Thermal properties
When installed in the white beam of an undulator, for instance, beryllium lenses must be water cooled. On the one hand, diamond has superior thermal stability and conductivity compared to beryllium, but on the other hand it has a larger attenuation coefficient.
Let us compare the heating of beryllium and diamond in the x-ray beam. For a stationary beam the relevant parameter is the ratio κ / μ. Here, κ is the thermal conductivity and μ is the attenuation coefficient. From this point of view, diamond is superior to beryllium by a factor 1 to 2 for energies between 3 and 40 keV. For a single short x-ray pulse the relevant parameter is the ratio μ / ρc, where ρc is the volumetric heat capacity. Now, from this point of view, beryllium is superior to diamond by a factor 5 to 15 for energies between 3 and 40 keV. Things are more complicated for a repetition of short pulses since then we have two relevant parameters, κ / ρc and μ / ρc.
Optical properties
From the optical point of view, the larger attenuation coefficient of diamond is partially compensated by its larger refractive decrement. At first sight, it is not evident which effect turns out to be dominant for x-ray optics at various photon energies.

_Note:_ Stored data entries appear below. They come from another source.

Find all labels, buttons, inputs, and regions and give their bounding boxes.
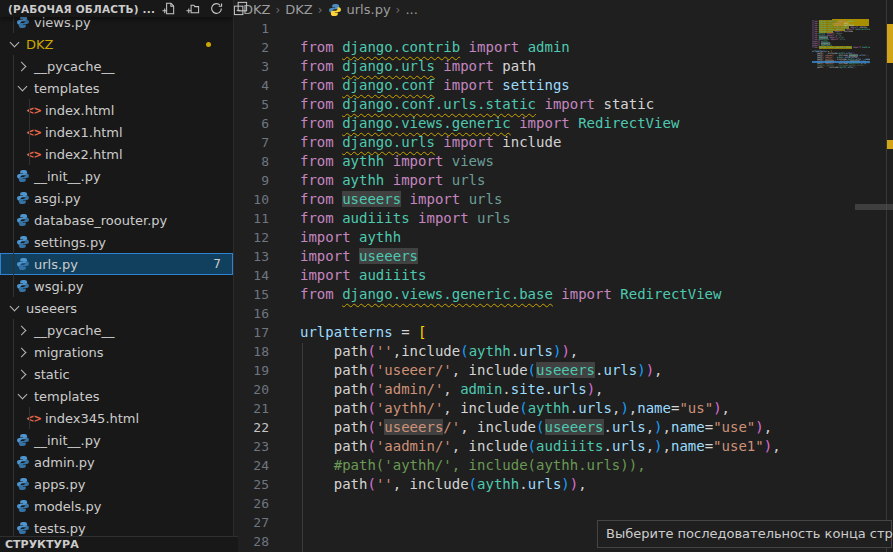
tree-indent-guide bbox=[13, 77, 14, 99]
code-line-19[interactable]: path('useeer/', include(useeers.urls)), bbox=[300, 361, 840, 380]
eol-tooltip: Выберите последовательность конца строки bbox=[597, 520, 892, 548]
code-line-14[interactable]: import audiiits bbox=[300, 266, 840, 285]
ruler-warning-mark bbox=[887, 140, 893, 149]
tree-item-label: index2.html bbox=[45, 147, 123, 162]
minimap[interactable]: from django.contrib import adminfrom dja… bbox=[812, 19, 870, 139]
line-number: 14 bbox=[234, 266, 290, 285]
tree-item-label: settings.py bbox=[34, 235, 106, 250]
tree-item-label: admin.py bbox=[34, 455, 95, 470]
breadcrumb-separator-icon: › bbox=[396, 3, 401, 17]
code-line-22[interactable]: path('useeers/', include(useeers.urls,),… bbox=[300, 418, 840, 437]
code-line-1[interactable] bbox=[300, 19, 840, 38]
tree-item-index.html[interactable]: <>index.html bbox=[0, 99, 233, 121]
tree-item-migrations[interactable]: migrations bbox=[0, 341, 233, 363]
breadcrumb-item[interactable]: DKZ bbox=[285, 2, 312, 17]
code-line-5[interactable]: from django.conf.urls.static import stat… bbox=[300, 95, 840, 114]
tree-item-__pycache__[interactable]: __pycache__ bbox=[0, 319, 233, 341]
tree-item-database_roouter.py[interactable]: database_roouter.py bbox=[0, 209, 233, 231]
code-line-7[interactable]: from django.urls import include bbox=[300, 133, 840, 152]
ruler-warning-mark bbox=[887, 24, 893, 63]
code-line-24[interactable]: #path('aythh/', include(aythh.urls)), bbox=[300, 456, 840, 475]
line-number: 22 bbox=[234, 418, 290, 437]
code-line-23[interactable]: path('aadmin/', include(audiiits.urls,),… bbox=[300, 437, 840, 456]
tree-item-label: tests.py bbox=[34, 521, 86, 536]
code-line-10[interactable]: from useeers import urls bbox=[300, 190, 840, 209]
tree-indent-guide bbox=[13, 429, 14, 451]
tree-item-index345.html[interactable]: <>index345.html bbox=[0, 407, 233, 429]
code-line-2[interactable]: from django.contrib import admin bbox=[300, 38, 840, 57]
tree-indent-guide bbox=[13, 407, 14, 429]
python-icon bbox=[328, 3, 342, 17]
code-line-3[interactable]: from django.urls import path bbox=[300, 57, 840, 76]
line-number: 23 bbox=[234, 437, 290, 456]
chevron-right-icon bbox=[17, 347, 27, 357]
python-icon bbox=[16, 455, 30, 469]
code-line-6[interactable]: from django.views.generic import Redirec… bbox=[300, 114, 840, 133]
code-line-15[interactable]: from django.views.generic.base import Re… bbox=[300, 285, 840, 304]
tree-item-models.py[interactable]: models.py bbox=[0, 495, 233, 517]
python-icon bbox=[16, 499, 30, 513]
python-icon bbox=[16, 521, 30, 535]
tree-item-index2.html[interactable]: <>index2.html bbox=[0, 143, 233, 165]
line-number: 12 bbox=[234, 228, 290, 247]
explorer-actions bbox=[161, 1, 248, 16]
tree-item-label: templates bbox=[34, 389, 99, 404]
code-line-16[interactable] bbox=[300, 304, 840, 323]
editor-pane[interactable]: DKZ›DKZ›urls.py›... 12345678910111213141… bbox=[234, 0, 893, 552]
tree-item-apps.py[interactable]: apps.py bbox=[0, 473, 233, 495]
tree-item-label: wsgi.py bbox=[34, 279, 83, 294]
code-line-4[interactable]: from django.conf import settings bbox=[300, 76, 840, 95]
tree-item-index1.html[interactable]: <>index1.html bbox=[0, 121, 233, 143]
refresh-icon[interactable] bbox=[209, 1, 224, 16]
code-line-26[interactable] bbox=[300, 494, 840, 513]
line-number: 3 bbox=[234, 57, 290, 76]
breadcrumb-item[interactable]: ... bbox=[405, 2, 417, 17]
new-file-icon[interactable] bbox=[161, 1, 176, 16]
tree-item-templates[interactable]: templates bbox=[0, 77, 233, 99]
line-number: 16 bbox=[234, 304, 290, 323]
code-line-18[interactable]: path('',include(aythh.urls)), bbox=[300, 342, 840, 361]
tree-item-admin.py[interactable]: admin.py bbox=[0, 451, 233, 473]
tree-item-settings.py[interactable]: settings.py bbox=[0, 231, 233, 253]
code-line-17[interactable]: urlpatterns = [ bbox=[300, 323, 840, 342]
python-icon bbox=[16, 213, 30, 227]
tree-item-templates[interactable]: templates bbox=[0, 385, 233, 407]
new-folder-icon[interactable] bbox=[185, 1, 200, 16]
tree-item-__pycache__[interactable]: __pycache__ bbox=[0, 55, 233, 77]
tree-item-asgi.py[interactable]: asgi.py bbox=[0, 187, 233, 209]
line-number: 21 bbox=[234, 399, 290, 418]
tree-item-__init__.py[interactable]: __init__.py bbox=[0, 165, 233, 187]
python-icon bbox=[16, 15, 30, 29]
chevron-down-icon bbox=[10, 38, 20, 48]
code-line-8[interactable]: from aythh import views bbox=[300, 152, 840, 171]
minimap-current-line bbox=[812, 61, 870, 63]
code-line-13[interactable]: import useeers bbox=[300, 247, 840, 266]
tree-item-__init__.py[interactable]: __init__.py bbox=[0, 429, 233, 451]
tree-item-label: models.py bbox=[34, 499, 101, 514]
tree-item-static[interactable]: static bbox=[0, 363, 233, 385]
tree-item-wsgi.py[interactable]: wsgi.py bbox=[0, 275, 233, 297]
tree-indent-guide bbox=[13, 451, 14, 473]
line-number: 25 bbox=[234, 475, 290, 494]
python-icon bbox=[16, 191, 30, 205]
tree-indent-guide bbox=[13, 363, 14, 385]
code-line-25[interactable]: path('', include(aythh.urls)), bbox=[300, 475, 840, 494]
tree-item-urls.py[interactable]: urls.py7 bbox=[0, 253, 233, 275]
tree-indent-guide bbox=[13, 231, 14, 253]
tree-indent-guide bbox=[13, 473, 14, 495]
tree-indent-guide bbox=[13, 99, 14, 121]
code-line-9[interactable]: from aythh import urls bbox=[300, 171, 840, 190]
collapse-all-icon[interactable] bbox=[233, 1, 248, 16]
outline-section-header[interactable]: СТРУКТУРА bbox=[0, 536, 238, 552]
code-line-20[interactable]: path('admin/', admin.site.urls), bbox=[300, 380, 840, 399]
tree-item-DKZ[interactable]: DKZ bbox=[0, 33, 233, 55]
explorer-section-header[interactable]: (РАБОЧАЯ ОБЛАСТЬ) ... bbox=[0, 0, 233, 17]
line-number: 5 bbox=[234, 95, 290, 114]
line-number: 15 bbox=[234, 285, 290, 304]
code-line-21[interactable]: path('aythh/', include(aythh.urls,),name… bbox=[300, 399, 840, 418]
tree-item-useeers[interactable]: useeers bbox=[0, 297, 233, 319]
python-icon bbox=[16, 279, 30, 293]
breadcrumb-item[interactable]: urls.py bbox=[347, 2, 391, 17]
code-line-11[interactable]: from audiiits import urls bbox=[300, 209, 840, 228]
code-line-12[interactable]: import aythh bbox=[300, 228, 840, 247]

In the following we compare effective aperture Deff, gain, and diffraction limited focal spot size for CRLs consisting of ideal, biconcave, parabolic 2D lenses made of beryllium and of diamond, respectively, at different photon energies. For both materials we assume a radius of curvature of R = 0.05 mm, a lens thickness D of 1 mm, a frame thickness F of 2 mm, and a web thickness d of 30 μm. (For an explanation of the lens parameters please refer to the section “Types of refractive x-ray lenses” on this page.) In each case the number of lenses is chosen such that the focal length is as close to 500 mm as possible. The gain is computed for a source with a width and height (FWHM) of 150 μm and a distance of 40 m from the CRL.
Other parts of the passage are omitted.